(SUPPLIED DATA Opens)
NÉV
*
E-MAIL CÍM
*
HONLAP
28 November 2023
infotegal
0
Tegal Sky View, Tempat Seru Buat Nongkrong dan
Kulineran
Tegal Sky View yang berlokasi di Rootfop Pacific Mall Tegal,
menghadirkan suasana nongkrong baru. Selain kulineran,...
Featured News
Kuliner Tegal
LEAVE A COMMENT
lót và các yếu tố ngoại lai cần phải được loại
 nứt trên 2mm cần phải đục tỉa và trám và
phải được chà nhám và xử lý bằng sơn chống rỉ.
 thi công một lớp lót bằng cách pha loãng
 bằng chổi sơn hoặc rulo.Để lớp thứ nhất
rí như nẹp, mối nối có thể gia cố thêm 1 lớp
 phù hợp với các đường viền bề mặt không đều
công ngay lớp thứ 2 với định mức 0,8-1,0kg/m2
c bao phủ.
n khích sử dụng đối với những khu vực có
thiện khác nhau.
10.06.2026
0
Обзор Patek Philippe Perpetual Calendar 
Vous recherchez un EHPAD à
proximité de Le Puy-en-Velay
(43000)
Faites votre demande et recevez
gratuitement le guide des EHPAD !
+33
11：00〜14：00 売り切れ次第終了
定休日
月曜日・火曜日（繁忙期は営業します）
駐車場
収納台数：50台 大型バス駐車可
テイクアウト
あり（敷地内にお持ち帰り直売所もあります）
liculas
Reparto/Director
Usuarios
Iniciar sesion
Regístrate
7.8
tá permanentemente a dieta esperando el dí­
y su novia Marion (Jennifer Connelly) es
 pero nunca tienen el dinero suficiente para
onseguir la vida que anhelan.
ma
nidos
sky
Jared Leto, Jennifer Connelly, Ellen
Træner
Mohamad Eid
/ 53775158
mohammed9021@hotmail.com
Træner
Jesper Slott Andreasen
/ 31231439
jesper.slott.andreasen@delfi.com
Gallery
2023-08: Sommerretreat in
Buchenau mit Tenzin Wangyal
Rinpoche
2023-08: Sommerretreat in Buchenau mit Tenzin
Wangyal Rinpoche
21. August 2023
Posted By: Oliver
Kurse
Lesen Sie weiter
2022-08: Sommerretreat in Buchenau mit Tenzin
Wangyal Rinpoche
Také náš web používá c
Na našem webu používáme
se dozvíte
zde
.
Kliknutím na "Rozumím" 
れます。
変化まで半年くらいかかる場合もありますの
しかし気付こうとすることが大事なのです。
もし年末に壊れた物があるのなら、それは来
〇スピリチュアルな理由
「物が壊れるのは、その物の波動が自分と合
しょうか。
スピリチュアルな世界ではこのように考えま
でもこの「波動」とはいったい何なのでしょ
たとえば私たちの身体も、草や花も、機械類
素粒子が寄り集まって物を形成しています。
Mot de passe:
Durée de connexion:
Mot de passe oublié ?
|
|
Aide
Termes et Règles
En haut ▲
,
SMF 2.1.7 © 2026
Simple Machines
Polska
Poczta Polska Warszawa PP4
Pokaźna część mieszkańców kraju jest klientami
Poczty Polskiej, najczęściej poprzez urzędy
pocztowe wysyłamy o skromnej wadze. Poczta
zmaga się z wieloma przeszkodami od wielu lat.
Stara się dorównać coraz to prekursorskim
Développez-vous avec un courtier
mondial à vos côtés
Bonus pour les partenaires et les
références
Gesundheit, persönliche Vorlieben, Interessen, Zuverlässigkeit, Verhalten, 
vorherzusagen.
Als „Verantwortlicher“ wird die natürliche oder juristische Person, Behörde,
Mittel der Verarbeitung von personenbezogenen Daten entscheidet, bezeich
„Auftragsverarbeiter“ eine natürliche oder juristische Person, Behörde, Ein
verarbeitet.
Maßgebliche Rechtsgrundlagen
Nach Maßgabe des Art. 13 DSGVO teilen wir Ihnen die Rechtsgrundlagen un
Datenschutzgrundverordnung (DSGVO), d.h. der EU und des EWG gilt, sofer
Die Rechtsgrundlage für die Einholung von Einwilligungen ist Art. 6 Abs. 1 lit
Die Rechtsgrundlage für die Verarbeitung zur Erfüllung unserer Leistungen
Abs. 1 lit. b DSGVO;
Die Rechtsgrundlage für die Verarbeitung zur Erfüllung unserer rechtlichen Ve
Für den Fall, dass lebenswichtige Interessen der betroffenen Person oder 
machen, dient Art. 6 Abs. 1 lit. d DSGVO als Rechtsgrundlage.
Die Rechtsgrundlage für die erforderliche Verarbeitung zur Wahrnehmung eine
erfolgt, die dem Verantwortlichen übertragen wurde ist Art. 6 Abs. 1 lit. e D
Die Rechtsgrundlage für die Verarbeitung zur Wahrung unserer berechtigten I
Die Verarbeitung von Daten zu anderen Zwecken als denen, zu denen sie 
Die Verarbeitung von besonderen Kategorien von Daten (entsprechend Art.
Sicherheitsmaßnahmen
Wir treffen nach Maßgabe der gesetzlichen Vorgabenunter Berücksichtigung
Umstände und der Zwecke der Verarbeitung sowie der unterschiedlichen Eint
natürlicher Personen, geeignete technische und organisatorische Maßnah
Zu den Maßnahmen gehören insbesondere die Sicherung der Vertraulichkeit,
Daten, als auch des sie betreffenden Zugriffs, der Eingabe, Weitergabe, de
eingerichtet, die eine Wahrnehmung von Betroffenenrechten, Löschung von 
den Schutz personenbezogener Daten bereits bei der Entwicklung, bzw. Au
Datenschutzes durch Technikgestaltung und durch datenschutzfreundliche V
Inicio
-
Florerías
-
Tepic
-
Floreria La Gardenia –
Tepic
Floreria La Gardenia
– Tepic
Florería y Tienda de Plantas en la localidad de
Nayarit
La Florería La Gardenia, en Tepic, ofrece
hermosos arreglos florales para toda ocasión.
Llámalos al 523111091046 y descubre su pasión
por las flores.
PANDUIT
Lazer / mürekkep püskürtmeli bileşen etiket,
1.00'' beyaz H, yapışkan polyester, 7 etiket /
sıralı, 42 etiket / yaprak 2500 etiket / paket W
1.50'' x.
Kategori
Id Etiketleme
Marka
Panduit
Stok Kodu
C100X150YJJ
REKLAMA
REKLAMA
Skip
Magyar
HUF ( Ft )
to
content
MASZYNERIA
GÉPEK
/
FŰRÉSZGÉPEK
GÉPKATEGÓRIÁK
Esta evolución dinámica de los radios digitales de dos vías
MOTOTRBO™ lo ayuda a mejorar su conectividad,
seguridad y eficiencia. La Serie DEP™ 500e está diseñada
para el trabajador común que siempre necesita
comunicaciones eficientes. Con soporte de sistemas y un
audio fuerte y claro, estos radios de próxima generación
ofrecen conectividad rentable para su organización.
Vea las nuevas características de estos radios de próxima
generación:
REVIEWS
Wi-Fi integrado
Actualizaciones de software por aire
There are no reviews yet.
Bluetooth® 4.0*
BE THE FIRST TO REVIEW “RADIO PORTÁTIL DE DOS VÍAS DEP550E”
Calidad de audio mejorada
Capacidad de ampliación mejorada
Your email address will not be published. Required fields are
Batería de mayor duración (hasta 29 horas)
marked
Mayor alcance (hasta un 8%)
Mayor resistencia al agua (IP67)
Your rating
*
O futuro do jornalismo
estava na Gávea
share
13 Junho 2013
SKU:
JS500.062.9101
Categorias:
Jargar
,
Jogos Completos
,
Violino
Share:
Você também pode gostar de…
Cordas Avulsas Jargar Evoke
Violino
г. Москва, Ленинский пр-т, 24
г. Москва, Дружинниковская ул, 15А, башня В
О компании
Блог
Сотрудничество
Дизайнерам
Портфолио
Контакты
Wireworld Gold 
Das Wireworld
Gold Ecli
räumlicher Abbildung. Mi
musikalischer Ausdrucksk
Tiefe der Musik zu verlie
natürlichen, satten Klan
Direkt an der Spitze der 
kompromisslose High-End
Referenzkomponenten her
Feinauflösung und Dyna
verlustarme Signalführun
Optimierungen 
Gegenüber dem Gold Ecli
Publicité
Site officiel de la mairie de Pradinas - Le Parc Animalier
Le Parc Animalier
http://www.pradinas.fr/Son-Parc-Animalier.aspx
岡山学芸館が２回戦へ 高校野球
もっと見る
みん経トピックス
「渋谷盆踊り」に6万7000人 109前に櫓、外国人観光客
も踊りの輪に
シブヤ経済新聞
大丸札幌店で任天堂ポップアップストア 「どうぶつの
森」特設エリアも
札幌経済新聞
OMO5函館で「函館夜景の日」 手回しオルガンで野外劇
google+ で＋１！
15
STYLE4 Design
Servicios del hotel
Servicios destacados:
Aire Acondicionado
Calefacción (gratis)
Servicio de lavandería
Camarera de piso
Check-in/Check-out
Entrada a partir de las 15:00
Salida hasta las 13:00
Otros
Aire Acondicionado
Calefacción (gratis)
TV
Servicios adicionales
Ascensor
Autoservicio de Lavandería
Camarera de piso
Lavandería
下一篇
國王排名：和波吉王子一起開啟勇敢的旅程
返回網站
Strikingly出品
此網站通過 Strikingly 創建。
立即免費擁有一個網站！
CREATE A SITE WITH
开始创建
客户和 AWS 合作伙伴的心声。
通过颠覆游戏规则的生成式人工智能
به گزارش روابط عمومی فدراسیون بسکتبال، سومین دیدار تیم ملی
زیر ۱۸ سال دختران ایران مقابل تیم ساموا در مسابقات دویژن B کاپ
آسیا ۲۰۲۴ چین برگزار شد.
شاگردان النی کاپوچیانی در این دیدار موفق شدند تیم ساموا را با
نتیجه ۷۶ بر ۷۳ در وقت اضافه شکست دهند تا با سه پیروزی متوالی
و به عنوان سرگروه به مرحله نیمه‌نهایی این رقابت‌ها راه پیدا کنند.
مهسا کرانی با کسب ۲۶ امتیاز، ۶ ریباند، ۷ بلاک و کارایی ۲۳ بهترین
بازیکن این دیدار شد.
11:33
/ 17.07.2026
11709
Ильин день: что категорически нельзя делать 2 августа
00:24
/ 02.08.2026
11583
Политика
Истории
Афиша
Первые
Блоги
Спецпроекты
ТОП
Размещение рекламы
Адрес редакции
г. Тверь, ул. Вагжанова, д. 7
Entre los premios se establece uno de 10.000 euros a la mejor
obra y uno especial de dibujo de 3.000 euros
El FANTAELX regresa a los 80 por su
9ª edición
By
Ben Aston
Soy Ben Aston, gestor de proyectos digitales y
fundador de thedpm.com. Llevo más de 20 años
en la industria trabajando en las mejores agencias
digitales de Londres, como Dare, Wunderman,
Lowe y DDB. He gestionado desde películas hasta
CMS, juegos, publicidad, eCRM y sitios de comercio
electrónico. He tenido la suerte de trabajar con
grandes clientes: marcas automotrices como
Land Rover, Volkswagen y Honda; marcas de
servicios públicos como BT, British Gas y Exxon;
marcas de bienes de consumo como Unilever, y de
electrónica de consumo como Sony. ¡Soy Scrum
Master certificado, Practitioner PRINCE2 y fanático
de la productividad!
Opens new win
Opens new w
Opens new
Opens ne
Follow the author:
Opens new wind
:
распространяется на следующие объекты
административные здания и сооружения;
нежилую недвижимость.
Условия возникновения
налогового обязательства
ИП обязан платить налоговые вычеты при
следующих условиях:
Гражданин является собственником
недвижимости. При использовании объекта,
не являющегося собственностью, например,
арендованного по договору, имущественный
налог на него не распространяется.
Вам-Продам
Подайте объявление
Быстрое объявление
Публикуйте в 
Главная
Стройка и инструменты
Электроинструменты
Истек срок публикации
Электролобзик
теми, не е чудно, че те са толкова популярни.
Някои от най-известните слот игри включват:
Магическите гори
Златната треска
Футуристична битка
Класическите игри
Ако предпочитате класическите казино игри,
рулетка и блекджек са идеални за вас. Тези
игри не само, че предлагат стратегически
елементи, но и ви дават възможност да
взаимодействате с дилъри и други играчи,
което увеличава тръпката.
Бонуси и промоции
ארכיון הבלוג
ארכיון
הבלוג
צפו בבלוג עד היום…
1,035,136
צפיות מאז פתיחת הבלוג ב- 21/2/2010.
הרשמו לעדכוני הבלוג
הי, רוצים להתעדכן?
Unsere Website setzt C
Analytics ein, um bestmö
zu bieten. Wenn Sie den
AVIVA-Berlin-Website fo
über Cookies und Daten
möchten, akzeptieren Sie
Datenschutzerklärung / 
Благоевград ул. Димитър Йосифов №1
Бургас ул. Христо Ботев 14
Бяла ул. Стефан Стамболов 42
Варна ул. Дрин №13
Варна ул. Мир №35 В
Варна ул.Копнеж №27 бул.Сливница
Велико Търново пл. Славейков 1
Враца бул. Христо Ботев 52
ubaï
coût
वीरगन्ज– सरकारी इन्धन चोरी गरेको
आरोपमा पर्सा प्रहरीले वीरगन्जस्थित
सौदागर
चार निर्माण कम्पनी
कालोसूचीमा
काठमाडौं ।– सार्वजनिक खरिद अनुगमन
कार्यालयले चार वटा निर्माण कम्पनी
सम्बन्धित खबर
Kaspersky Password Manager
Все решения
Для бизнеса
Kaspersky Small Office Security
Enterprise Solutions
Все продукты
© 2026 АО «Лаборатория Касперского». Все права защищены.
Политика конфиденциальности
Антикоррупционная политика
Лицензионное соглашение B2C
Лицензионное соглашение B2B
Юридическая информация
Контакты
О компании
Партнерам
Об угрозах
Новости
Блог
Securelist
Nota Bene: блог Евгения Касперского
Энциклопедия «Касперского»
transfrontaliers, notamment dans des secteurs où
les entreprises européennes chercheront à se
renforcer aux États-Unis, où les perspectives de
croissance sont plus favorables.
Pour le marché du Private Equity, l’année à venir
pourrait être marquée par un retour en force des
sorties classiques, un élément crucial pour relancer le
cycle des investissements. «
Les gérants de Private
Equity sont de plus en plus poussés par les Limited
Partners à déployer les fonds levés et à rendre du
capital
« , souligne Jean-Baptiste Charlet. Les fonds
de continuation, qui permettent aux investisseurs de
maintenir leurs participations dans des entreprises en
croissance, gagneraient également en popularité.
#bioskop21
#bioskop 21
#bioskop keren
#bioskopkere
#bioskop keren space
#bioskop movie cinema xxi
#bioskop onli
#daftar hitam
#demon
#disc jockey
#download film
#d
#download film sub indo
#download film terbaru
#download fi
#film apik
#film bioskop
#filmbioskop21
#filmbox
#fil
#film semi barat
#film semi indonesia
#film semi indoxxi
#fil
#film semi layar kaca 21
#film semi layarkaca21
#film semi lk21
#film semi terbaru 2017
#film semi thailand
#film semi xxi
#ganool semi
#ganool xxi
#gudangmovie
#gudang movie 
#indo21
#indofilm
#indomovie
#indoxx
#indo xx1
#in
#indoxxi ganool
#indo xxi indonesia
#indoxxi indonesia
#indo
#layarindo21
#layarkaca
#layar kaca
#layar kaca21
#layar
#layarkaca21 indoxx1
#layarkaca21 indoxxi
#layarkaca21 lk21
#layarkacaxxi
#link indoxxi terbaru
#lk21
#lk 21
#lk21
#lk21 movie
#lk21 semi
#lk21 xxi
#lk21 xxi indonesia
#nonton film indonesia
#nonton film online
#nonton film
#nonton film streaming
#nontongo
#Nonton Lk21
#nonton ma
(SUPPLIED DATA Closes)
* ABOUT THIS EXERCISE
Above are the records. Copy the lines beginning at the one that has "grandes clientes: marcas automotrices como" and ending with the one that has "Master certificado, Practitioner", unchanged.

* RESPONSE TO THE EXERCISE
grandes clientes: marcas automotrices como
Land Rover, Volkswagen y Honda; marcas de
servicios públicos como BT, British Gas y Exxon;
marcas de bienes de consumo como Unilever, y de
electrónica de consumo como Sony. ¡Soy Scrum
Master certificado, Practitioner PRINCE2 y fanático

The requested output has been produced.